=== Extracted records ===

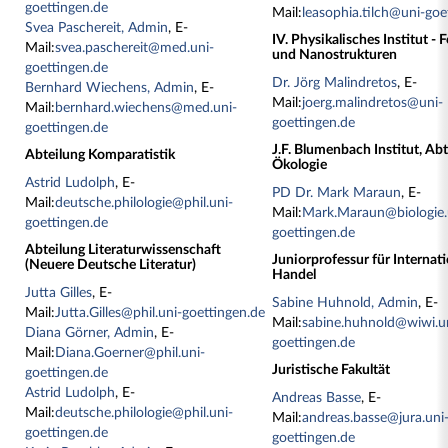
goettingen.de
Mail:
leasophia.tilch@uni-goe
Svea Paschereit, Admin
, E-
IV. Physikalisches Institut - 
Mail:
svea.paschereit@med.uni-
und Nanostrukturen
goettingen.de
Dr. Jörg Malindretos
, E-
Bernhard Wiechens, Admin
, E-
Mail:
joerg.malindretos@uni-
Mail:
bernhard.wiechens@med.uni-
goettingen.de
goettingen.de
J.F. Blumenbach Institut, Ab
Abteilung Komparatistik
Ökologie
Astrid Ludolph
, E-
PD Dr. Mark Maraun
, E-
Mail:
deutsche.philologie@phil.uni-
Mail:
Mark.Maraun@biologie.
goettingen.de
goettingen.de
Abteilung Literaturwissenschaft
Juniorprofessur für Internati
(Neuere Deutsche Literatur)
Handel
Jutta Gilles
, E-
Sabine Huhnold, Admin
, E-
Mail:
Jutta.Gilles@phil.uni-goettingen.de
Mail:
sabine.huhnold@wiwi.u
Diana Görner, Admin
, E-
goettingen.de
Mail:
Diana.Goerner@phil.uni-
Juristische Fakultät
goettingen.de
Astrid Ludolph
, E-
Andreas Basse
, E-
Mail:
deutsche.philologie@phil.uni-
Mail:
andreas.basse@jura.uni
goettingen.de
goettingen.de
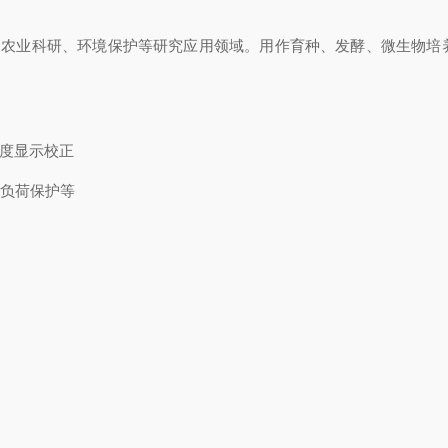
、农业科研、环境保护等研究应用领域。用作育种、发酵、微生物培
度显示校正
负荷保护等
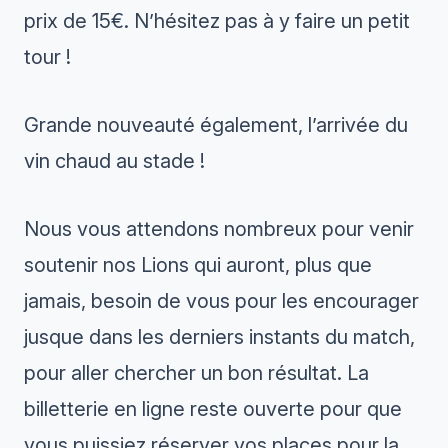
prix de 15€. N’hésitez pas à y faire un petit
tour !
Grande nouveauté également, l’arrivée du
vin chaud au stade !
Nous vous attendons nombreux pour venir
soutenir nos Lions qui auront, plus que
jamais, besoin de vous pour les encourager
jusque dans les derniers instants du match,
pour aller chercher un bon résultat. La
billetterie en ligne reste ouverte pour que
vous puissiez réserver vos places pour la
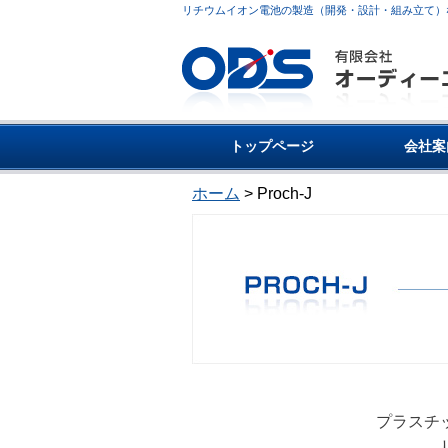
リチウムイオン電池の製造（開発・設計・組み立て）
トップページ
会社案
ホーム
> Proch-J
プラスチ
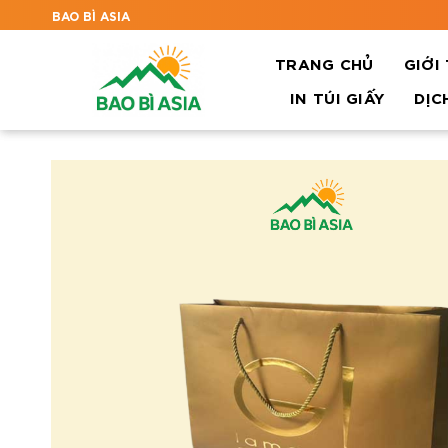
BAO BÌ ASIA
TRANG CHỦ
GIỚI
IN TÚI GIẤY
DỊC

===

Work order ▸
Every line above with the word "pour" belongs in the answer, copied as written.

Completed exercise ▸
Nous vous attendons nombreux pour venir
jamais, besoin de vous pour les encourager
pour aller chercher un bon résultat. La
billetterie en ligne reste ouverte pour que
vous puissiez réserver vos places pour la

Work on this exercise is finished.